BEIRUT: The bloody gun battles that took place last week in the streets of Beirut were caused by an “unfortunate incident, not an ambush,” the country’s Defense Minister Maurice Selim said Monday.
Last Thursday’s clashes killed seven people and wounded 32, after a protest against the judge leading the investigation into the Beirut Port explosion turned violent.
Supporters of Hezbollah and the Amal Movement, who want Judge Tarek Bitar removed from the case, carried out the protest.
Hezbollah has accused the Lebanese Forces party, which backs Bitar, of firing on the people at the protest.
But Selim told the Lebanese Broadcasting Corporation: “The demonstration deviated from its course and clashes broke out. The circumstances of what happened remain to be determined by the ongoing investigation, which relies on facts and evidence to hold those responsible accountable.”
The site of the armed clashes was between the Shiite-dominated neighborhood of Shiyah and the Christian neighborhood of Ain Al-Rummaneh, with machine guns and rocket-propelled grenades used.
Security footage at one of the entrances to the Ain Al-Rummaneh neighborhood went viral, upending claims about demonstrators being subjected to deliberate sniper fire from the rooftops of residential buildings.
The footage showed a member of the Lebanese army shooting at a person who insisted on bypassing the military checkpoint and entering Ain Al-Rummaneh.
There was chaos when this person was shot down. People threw stones and there was an exchange of fire.
Army command said: “The soldier who fired the shots is under arrest and is being investigated by the competent judiciary.”
So far, 20 people from both sides of the violence have been arrested.
Hezbollah MP Hussein Hajj Hassan accused the Lebanese Forces of “committing a massacre” against peaceful demonstrators, despite the video showing a soldier shooting at them.

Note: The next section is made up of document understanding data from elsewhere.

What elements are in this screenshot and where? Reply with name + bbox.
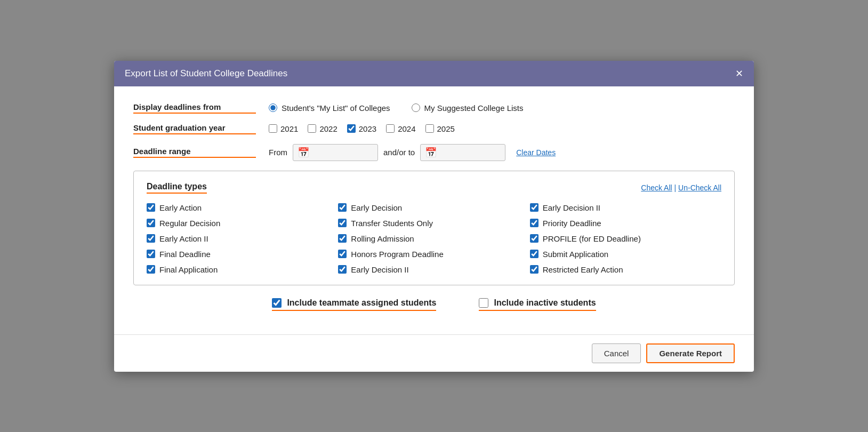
year-2021-input[interactable] <box>269 124 277 133</box>
dt-early-action: Early Action <box>147 203 338 212</box>
year-2023-input[interactable] <box>347 124 356 133</box>
radio-my-list-input[interactable] <box>269 103 277 112</box>
dt-honors-program-label: Honors Program Deadline <box>351 250 443 259</box>
dt-submit-application: Submit Application <box>530 250 721 259</box>
dt-rolling-admission-input[interactable] <box>338 234 347 243</box>
dt-honors-program: Honors Program Deadline <box>338 250 529 259</box>
date-from-input[interactable] <box>312 148 366 157</box>
dt-early-decision-ii-col2: Early Decision II <box>338 265 529 274</box>
year-2022-input[interactable] <box>308 124 316 133</box>
dt-rolling-admission: Rolling Admission <box>338 234 529 243</box>
deadline-types-box: Deadline types Check All | Un-Check All … <box>133 171 735 285</box>
modal-body: Display deadlines from Student's "My Lis… <box>114 86 754 334</box>
dt-early-action-ii-label: Early Action II <box>159 234 208 243</box>
dt-early-decision-ii-col3-label: Early Decision II <box>543 203 600 212</box>
graduation-year-options: 2021 2022 2023 2024 2025 <box>269 124 455 133</box>
year-2023-label: 2023 <box>359 124 376 133</box>
year-2024-label: 2024 <box>398 124 415 133</box>
dt-early-decision-input[interactable] <box>338 203 347 212</box>
year-2025-input[interactable] <box>425 124 434 133</box>
year-2021-label: 2021 <box>280 124 298 133</box>
dt-final-application-input[interactable] <box>147 265 155 274</box>
deadline-types-col1: Early Action Regular Decision Early Acti… <box>147 203 338 274</box>
dt-early-action-label: Early Action <box>159 203 202 212</box>
include-teammate-underline <box>272 310 436 311</box>
dt-regular-decision-input[interactable] <box>147 219 155 227</box>
check-all-links: Check All | Un-Check All <box>641 183 721 192</box>
dt-final-deadline-input[interactable] <box>147 250 155 258</box>
date-to-input[interactable] <box>440 148 493 157</box>
and-or-to-label: and/or to <box>383 148 415 157</box>
dt-rolling-admission-label: Rolling Admission <box>351 234 414 243</box>
dt-honors-program-input[interactable] <box>338 250 347 258</box>
date-to-input-wrap: 📅 <box>420 144 505 161</box>
year-2024[interactable]: 2024 <box>386 124 415 133</box>
dt-profile-ed-label: PROFILE (for ED Deadline) <box>543 234 641 243</box>
modal-container: Export List of Student College Deadlines… <box>114 61 754 372</box>
dt-early-action-input[interactable] <box>147 203 155 212</box>
display-deadlines-options: Student's "My List" of Colleges My Sugge… <box>269 103 524 113</box>
deadline-range-label: Deadline range <box>133 147 256 158</box>
dt-early-decision-label: Early Decision <box>351 203 402 212</box>
check-all-link[interactable]: Check All <box>641 183 672 192</box>
modal-header: Export List of Student College Deadlines… <box>114 61 754 86</box>
include-inactive-label: Include inactive students <box>494 298 596 308</box>
dt-profile-ed-input[interactable] <box>530 234 539 243</box>
dt-early-decision-ii-col3-input[interactable] <box>530 203 539 212</box>
dt-early-action-ii-input[interactable] <box>147 234 155 243</box>
radio-suggested-input[interactable] <box>412 103 420 112</box>
include-teammate-row: Include teammate assigned students <box>272 298 436 308</box>
include-inactive-input[interactable] <box>479 298 488 308</box>
dt-submit-application-label: Submit Application <box>543 250 608 259</box>
calendar-to-icon: 📅 <box>425 147 437 158</box>
year-2023[interactable]: 2023 <box>347 124 376 133</box>
year-2025-label: 2025 <box>437 124 455 133</box>
radio-my-list[interactable]: Student's "My List" of Colleges <box>269 103 390 113</box>
deadline-types-grid: Early Action Regular Decision Early Acti… <box>147 203 721 274</box>
dt-transfer-students-input[interactable] <box>338 219 347 227</box>
modal-title: Export List of Student College Deadlines <box>125 68 287 79</box>
year-2022[interactable]: 2022 <box>308 124 337 133</box>
modal-footer: Cancel Generate Report <box>114 334 754 372</box>
dt-submit-application-input[interactable] <box>530 250 539 258</box>
graduation-year-label: Student graduation year <box>133 123 256 134</box>
dt-priority-deadline: Priority Deadline <box>530 219 721 228</box>
dt-priority-deadline-label: Priority Deadline <box>543 219 601 228</box>
dt-early-decision-ii-col2-input[interactable] <box>338 265 347 274</box>
dt-final-deadline-label: Final Deadline <box>159 250 211 259</box>
deadline-types-col2: Early Decision Transfer Students Only Ro… <box>338 203 529 274</box>
date-from-input-wrap: 📅 <box>293 144 378 161</box>
radio-suggested[interactable]: My Suggested College Lists <box>412 103 524 113</box>
deadline-types-col3: Early Decision II Priority Deadline PROF… <box>530 203 721 274</box>
dt-regular-decision-label: Regular Decision <box>159 219 220 228</box>
uncheck-all-link[interactable]: Un-Check All <box>678 183 721 192</box>
dt-early-decision-ii-col2-label: Early Decision II <box>351 265 408 274</box>
graduation-year-row: Student graduation year 2021 2022 2023 2… <box>133 123 735 134</box>
radio-suggested-label: My Suggested College Lists <box>424 103 524 113</box>
dt-early-decision: Early Decision <box>338 203 529 212</box>
year-2024-input[interactable] <box>386 124 395 133</box>
dt-final-application-label: Final Application <box>159 265 218 274</box>
dt-priority-deadline-input[interactable] <box>530 219 539 227</box>
deadline-range-row: Deadline range From 📅 and/or to 📅 Clear … <box>133 144 735 161</box>
include-teammate-item: Include teammate assigned students <box>272 298 436 311</box>
cancel-button[interactable]: Cancel <box>592 343 641 363</box>
year-2025[interactable]: 2025 <box>425 124 455 133</box>
include-inactive-row: Include inactive students <box>479 298 596 308</box>
bottom-checkboxes: Include teammate assigned students Inclu… <box>133 298 735 311</box>
dt-restricted-early-action-input[interactable] <box>530 265 539 274</box>
generate-report-button[interactable]: Generate Report <box>646 343 735 363</box>
dt-transfer-students: Transfer Students Only <box>338 219 529 228</box>
dt-restricted-early-action-label: Restricted Early Action <box>543 265 623 274</box>
include-inactive-underline <box>479 310 596 311</box>
include-teammate-label: Include teammate assigned students <box>287 298 436 308</box>
include-teammate-input[interactable] <box>272 298 282 308</box>
close-button[interactable]: ✕ <box>735 69 743 78</box>
clear-dates-link[interactable]: Clear Dates <box>516 148 556 157</box>
year-2021[interactable]: 2021 <box>269 124 298 133</box>
include-inactive-item: Include inactive students <box>479 298 596 311</box>
dt-early-decision-ii-col3: Early Decision II <box>530 203 721 212</box>
pipe-separator: | <box>674 183 679 192</box>
deadline-types-title: Deadline types <box>147 182 207 194</box>
calendar-from-icon: 📅 <box>298 147 309 158</box>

“Hezbollah believes the criminal and killer to be the Lebanese Forces. But the resistance, Hezbollah and the Amal Movement will not be drawn into a civil war, as they are aware of this malicious conspiracy implemented by the Lebanese Forces,” he added.

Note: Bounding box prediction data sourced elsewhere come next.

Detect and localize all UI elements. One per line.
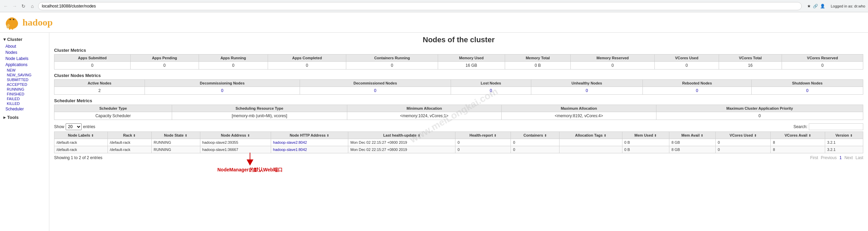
scheduler-metrics-table: Scheduler Type Scheduling Resource Type … (54, 105, 863, 120)
sidebar-item-running[interactable]: RUNNING (0, 87, 49, 92)
table-controls: Show 10 20 25 50 100 entries Search: (54, 123, 863, 130)
page: hadoop ▾ Cluster About Nodes Node Labels… (0, 12, 868, 231)
reload-button[interactable]: ↻ (20, 3, 27, 9)
th-mem-avail[interactable]: Mem Avail ⇕ (669, 132, 716, 139)
show-entries: Show 10 20 25 50 100 entries (54, 123, 95, 130)
pagination-1[interactable]: 1 (839, 155, 842, 160)
content-area: Nodes of the cluster Cluster Metrics App… (49, 33, 868, 231)
pagination-first: First (810, 155, 818, 160)
table-footer: Showing 1 to 2 of 2 entries First Previo… (54, 155, 863, 160)
th-rack[interactable]: Rack ⇕ (107, 132, 151, 139)
node-http-link-2[interactable]: hadoop-slave1:8042 (273, 148, 307, 152)
cluster-nodes-metrics-table: Active Nodes Decommissioning Nodes Decom… (54, 79, 863, 95)
table-row: /default-rack /default-rack RUNNING hado… (54, 146, 863, 153)
sidebar-item-killed[interactable]: KILLED (0, 101, 49, 106)
cell-node-address-2: hadoop-slave1:36667 (200, 146, 271, 153)
sidebar-item-about[interactable]: About (0, 43, 49, 49)
main-layout: ▾ Cluster About Nodes Node Labels Applic… (0, 33, 868, 231)
val-minimum-allocation: <memory:1024, vCores:1> (347, 112, 502, 120)
back-button[interactable]: ← (3, 3, 9, 9)
col-rebooted-nodes: Rebooted Nodes (642, 80, 751, 87)
sidebar-item-nodes[interactable]: Nodes (0, 49, 49, 56)
nodes-table-container: Node Labels ⇕ Rack ⇕ Node State ⇕ Node A… (54, 132, 863, 153)
th-node-address[interactable]: Node Address ⇕ (200, 132, 271, 139)
search-input[interactable] (809, 123, 863, 130)
th-node-state[interactable]: Node State ⇕ (151, 132, 200, 139)
val-memory-total: 0 B (505, 62, 571, 70)
nodes-table: Node Labels ⇕ Rack ⇕ Node State ⇕ Node A… (54, 132, 863, 153)
col-maximum-allocation: Maximum Allocation (502, 105, 656, 112)
sort-arrow-mem-used: ⇕ (654, 134, 657, 137)
th-version[interactable]: Version ⇕ (825, 132, 863, 139)
tools-section-title[interactable]: ▸ Tools (0, 113, 49, 121)
node-http-link-1[interactable]: hadoop-slave2:8042 (273, 140, 307, 144)
annotation-container: NodeManager的默认Web端口 (217, 153, 283, 173)
sort-arrow-mem-avail: ⇕ (701, 134, 703, 137)
cell-node-http-1: hadoop-slave2:8042 (271, 139, 348, 146)
cell-vcores-used-1: 0 (716, 139, 771, 146)
th-vcores-used[interactable]: VCores Used ⇕ (716, 132, 771, 139)
sidebar-item-node-labels[interactable]: Node Labels (0, 56, 49, 62)
cell-version-2: 3.2.1 (825, 146, 863, 153)
th-node-http-address[interactable]: Node HTTP Address ⇕ (271, 132, 348, 139)
col-lost-nodes: Lost Nodes (451, 80, 531, 87)
forward-button[interactable]: → (12, 3, 18, 9)
val-scheduling-resource-type: [memory-mb (unit=Mi), vcores] (172, 112, 347, 120)
annotation-text: NodeManager的默认Web端口 (217, 167, 283, 173)
col-vcores-used: VCores Used (655, 55, 719, 62)
cell-vcores-avail-2: 8 (771, 146, 825, 153)
entries-select[interactable]: 10 20 25 50 100 (66, 123, 82, 130)
th-last-health-update[interactable]: Last health-update ⇕ (348, 132, 455, 139)
sort-arrow-version: ⇕ (850, 134, 853, 137)
sidebar-item-failed[interactable]: FAILED (0, 96, 49, 101)
extension-icon: 🔗 (813, 4, 818, 9)
cell-vcores-avail-1: 8 (771, 139, 825, 146)
svg-point-4 (10, 19, 11, 20)
cluster-label: Cluster (7, 37, 22, 42)
col-memory-used: Memory Used (438, 55, 505, 62)
val-scheduler-type: Capacity Scheduler (54, 112, 172, 120)
col-scheduler-type: Scheduler Type (54, 105, 172, 112)
table-row: /default-rack /default-rack RUNNING hado… (54, 139, 863, 146)
sidebar-item-accepted[interactable]: ACCEPTED (0, 82, 49, 87)
sidebar-item-scheduler[interactable]: Scheduler (0, 106, 49, 112)
cluster-section: ▾ Cluster About Nodes Node Labels Applic… (0, 35, 49, 112)
col-containers-running: Containers Running (346, 55, 438, 62)
th-node-labels[interactable]: Node Labels ⇕ (54, 132, 108, 139)
sidebar-item-finished[interactable]: FINISHED (0, 92, 49, 96)
th-containers[interactable]: Containers ⇕ (511, 132, 560, 139)
sort-arrow-allocation-tags: ⇕ (604, 134, 606, 137)
cell-allocation-tags-1 (560, 139, 622, 146)
svg-rect-6 (9, 27, 11, 30)
cell-version-1: 3.2.1 (825, 139, 863, 146)
address-bar[interactable] (38, 2, 802, 10)
sidebar-item-submitted[interactable]: SUBMITTED (0, 77, 49, 82)
cell-containers-1: 0 (511, 139, 560, 146)
th-mem-used[interactable]: Mem Used ⇕ (622, 132, 669, 139)
th-vcores-avail[interactable]: VCores Avail ⇕ (771, 132, 825, 139)
sort-arrow-rack: ⇕ (133, 134, 136, 137)
cell-mem-avail-2: 8 GB (669, 146, 716, 153)
val-active-nodes: 2 (54, 87, 145, 95)
col-decommissioning-nodes: Decommissioning Nodes (145, 80, 300, 87)
svg-point-3 (12, 18, 16, 22)
th-allocation-tags[interactable]: Allocation Tags ⇕ (560, 132, 622, 139)
cluster-section-title[interactable]: ▾ Cluster (0, 35, 49, 43)
col-max-cluster-app-priority: Maximum Cluster Application Priority (656, 105, 863, 112)
hadoop-logo-text: hadoop (22, 17, 53, 28)
th-health-report[interactable]: Health-report ⇕ (455, 132, 511, 139)
sidebar-item-new-saving[interactable]: NEW_SAVING (0, 73, 49, 77)
svg-marker-9 (247, 159, 253, 166)
showing-label: Showing 1 to 2 of 2 entries (54, 155, 102, 160)
val-memory-reserved: 0 (571, 62, 655, 70)
sidebar-item-applications[interactable]: Applications (0, 62, 49, 68)
col-memory-total: Memory Total (505, 55, 571, 62)
home-button[interactable]: ⌂ (29, 3, 35, 9)
user-icon: 👤 (820, 4, 825, 9)
val-decommissioned-nodes: 0 (300, 87, 451, 95)
cell-health-report-1: 0 (455, 139, 511, 146)
val-vcores-total: 16 (719, 62, 782, 70)
sidebar-item-new[interactable]: NEW (0, 68, 49, 73)
col-apps-pending: Apps Pending (130, 55, 199, 62)
cell-allocation-tags-2 (560, 146, 622, 153)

The incident has turned into a political as well as judicial dilemma.
Ministers from Hezbollah and the Amal Movement are abstaining from Cabinet sessions until Bitar is taken off the probe and until “the perpetrators and those involved in the Tayyouneh incident, the gunmen, snipers, their operators, their commanders, their chiefs, and everyone who has anything to do with this matter are brought to justice,” Hajj Hassan said.
Lebanon’s administration has been inoperative since last Friday. Friday was a national day of mourning, followed by the weekend.

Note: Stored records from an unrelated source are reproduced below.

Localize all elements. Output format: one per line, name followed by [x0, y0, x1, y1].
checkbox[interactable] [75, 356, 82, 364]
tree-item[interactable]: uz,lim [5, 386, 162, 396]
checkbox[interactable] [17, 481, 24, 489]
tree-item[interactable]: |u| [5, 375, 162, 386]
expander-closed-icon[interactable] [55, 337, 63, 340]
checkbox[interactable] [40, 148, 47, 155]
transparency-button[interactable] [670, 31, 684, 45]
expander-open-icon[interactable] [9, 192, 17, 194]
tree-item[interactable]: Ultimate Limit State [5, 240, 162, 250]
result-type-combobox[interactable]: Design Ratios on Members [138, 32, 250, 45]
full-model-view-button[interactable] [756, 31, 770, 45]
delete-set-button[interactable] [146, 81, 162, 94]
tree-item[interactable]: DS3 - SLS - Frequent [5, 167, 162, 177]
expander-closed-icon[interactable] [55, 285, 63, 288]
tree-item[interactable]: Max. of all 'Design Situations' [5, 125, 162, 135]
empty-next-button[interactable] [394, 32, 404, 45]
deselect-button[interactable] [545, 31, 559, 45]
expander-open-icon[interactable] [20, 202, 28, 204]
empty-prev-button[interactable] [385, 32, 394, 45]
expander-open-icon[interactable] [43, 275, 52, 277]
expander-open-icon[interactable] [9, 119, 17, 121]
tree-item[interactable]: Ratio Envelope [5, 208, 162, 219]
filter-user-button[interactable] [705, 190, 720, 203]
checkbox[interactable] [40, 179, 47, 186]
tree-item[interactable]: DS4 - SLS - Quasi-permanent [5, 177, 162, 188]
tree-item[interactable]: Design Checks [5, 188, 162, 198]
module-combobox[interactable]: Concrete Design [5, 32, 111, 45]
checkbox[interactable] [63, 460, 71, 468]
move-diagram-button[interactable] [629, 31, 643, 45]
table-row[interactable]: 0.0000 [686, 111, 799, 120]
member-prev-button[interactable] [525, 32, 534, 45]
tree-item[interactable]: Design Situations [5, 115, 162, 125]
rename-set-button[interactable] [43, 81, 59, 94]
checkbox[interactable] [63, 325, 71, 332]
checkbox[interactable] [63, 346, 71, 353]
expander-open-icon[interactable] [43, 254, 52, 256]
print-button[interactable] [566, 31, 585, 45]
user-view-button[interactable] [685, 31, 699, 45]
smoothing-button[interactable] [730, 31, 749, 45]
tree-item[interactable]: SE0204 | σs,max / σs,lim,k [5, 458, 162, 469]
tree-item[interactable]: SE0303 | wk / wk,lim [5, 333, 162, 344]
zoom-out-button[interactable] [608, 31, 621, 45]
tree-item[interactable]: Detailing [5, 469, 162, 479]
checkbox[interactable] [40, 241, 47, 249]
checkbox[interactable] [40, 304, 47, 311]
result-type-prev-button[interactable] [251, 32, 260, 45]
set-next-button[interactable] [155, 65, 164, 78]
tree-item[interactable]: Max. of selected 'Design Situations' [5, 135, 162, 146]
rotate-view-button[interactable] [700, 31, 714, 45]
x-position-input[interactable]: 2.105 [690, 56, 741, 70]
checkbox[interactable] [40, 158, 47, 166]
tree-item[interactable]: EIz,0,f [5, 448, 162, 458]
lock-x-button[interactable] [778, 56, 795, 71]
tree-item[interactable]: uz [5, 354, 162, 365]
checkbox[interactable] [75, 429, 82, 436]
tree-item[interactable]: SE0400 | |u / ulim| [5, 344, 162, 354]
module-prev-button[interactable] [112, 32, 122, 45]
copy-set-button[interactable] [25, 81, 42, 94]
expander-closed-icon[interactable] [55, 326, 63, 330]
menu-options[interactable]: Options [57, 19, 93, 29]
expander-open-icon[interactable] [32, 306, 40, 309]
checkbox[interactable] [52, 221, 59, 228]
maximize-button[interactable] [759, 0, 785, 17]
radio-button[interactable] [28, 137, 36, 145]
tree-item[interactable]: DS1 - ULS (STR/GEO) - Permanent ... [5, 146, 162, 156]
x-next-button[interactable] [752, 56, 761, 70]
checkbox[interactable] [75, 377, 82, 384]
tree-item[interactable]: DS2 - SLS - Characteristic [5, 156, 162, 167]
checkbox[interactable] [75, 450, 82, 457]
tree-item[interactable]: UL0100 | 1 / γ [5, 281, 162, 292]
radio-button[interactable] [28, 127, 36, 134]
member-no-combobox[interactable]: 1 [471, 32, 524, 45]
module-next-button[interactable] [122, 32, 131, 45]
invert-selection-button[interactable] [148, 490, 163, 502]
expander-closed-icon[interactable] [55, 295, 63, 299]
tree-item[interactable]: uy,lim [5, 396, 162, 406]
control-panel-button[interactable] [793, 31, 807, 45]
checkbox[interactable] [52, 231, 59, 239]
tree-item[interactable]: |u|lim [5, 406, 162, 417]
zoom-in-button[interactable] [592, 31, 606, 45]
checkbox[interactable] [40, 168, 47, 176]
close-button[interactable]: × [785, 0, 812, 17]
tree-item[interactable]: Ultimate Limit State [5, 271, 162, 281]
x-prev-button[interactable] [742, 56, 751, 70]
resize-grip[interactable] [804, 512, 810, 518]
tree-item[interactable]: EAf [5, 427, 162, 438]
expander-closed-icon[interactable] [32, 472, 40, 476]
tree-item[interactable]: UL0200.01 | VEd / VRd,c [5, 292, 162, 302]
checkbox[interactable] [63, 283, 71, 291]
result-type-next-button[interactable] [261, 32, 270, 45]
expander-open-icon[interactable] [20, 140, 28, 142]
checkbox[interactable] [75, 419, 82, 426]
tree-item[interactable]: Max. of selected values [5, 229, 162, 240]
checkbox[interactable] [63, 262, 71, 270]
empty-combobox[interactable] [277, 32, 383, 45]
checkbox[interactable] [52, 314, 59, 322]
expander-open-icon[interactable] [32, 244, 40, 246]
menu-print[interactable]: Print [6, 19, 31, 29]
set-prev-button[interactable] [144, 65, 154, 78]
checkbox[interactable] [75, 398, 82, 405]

All institutions will resume their work on Tuesday including parliament, which is holding a plenary session and restoring the immunity of MPs, especially those that Bitar had called for questioning.
MP Qassem Hashem, from the Development and Liberation bloc, denied news about an expedited draft law to establish an exceptional judicial body whose jurisdiction would look into the decisions, procedures and arrests carried out by Bitar, with the exception of the indictment he issued to reach the public trials before the Judicial Council.
“This matter contradicts the constitutional principles that we are keen to abide by. The draft law needs a constitutional amendment and this is not on the table,” Hashem said.
President Michel Aoun and Prime Minister Najib Mikati have insisted on the independence of the judiciary and have called for non-interference in judicial affairs.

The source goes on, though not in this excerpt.